(Provided material Opens)

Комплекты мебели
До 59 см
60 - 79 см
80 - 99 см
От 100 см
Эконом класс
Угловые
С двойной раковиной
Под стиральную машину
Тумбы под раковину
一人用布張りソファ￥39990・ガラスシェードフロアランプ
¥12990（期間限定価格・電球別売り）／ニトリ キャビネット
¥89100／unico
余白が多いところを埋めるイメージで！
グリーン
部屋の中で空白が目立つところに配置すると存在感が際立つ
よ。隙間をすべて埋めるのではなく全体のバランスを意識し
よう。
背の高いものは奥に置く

(Provided material Closes)
(Provided material Opens)

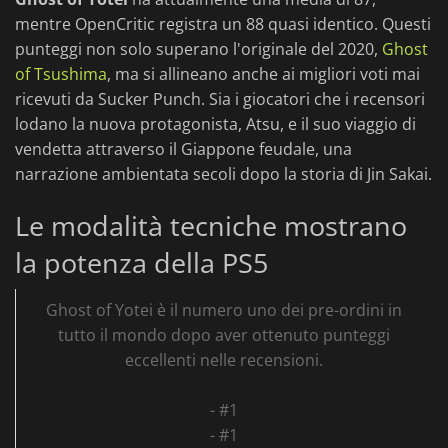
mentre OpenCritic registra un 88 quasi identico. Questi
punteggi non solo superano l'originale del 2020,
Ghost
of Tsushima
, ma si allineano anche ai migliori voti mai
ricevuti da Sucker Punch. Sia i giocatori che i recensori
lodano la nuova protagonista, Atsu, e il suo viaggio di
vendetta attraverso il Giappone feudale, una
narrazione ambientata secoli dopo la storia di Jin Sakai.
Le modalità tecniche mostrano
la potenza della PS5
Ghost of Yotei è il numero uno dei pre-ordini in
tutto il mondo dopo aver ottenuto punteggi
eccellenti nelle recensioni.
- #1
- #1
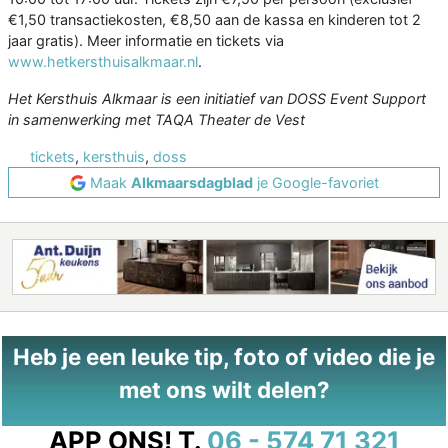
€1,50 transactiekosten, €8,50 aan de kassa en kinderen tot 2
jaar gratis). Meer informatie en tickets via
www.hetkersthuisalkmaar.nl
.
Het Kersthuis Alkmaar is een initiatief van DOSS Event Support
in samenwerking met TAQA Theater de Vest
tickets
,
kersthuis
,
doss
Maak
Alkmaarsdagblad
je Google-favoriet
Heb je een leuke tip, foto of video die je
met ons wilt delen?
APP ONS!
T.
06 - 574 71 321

(Provided material Closes)

The problem. What lines in the records contain the word "tickets"? Return each one.

Task solution.
jaar gratis). Meer informatie en tickets via
tickets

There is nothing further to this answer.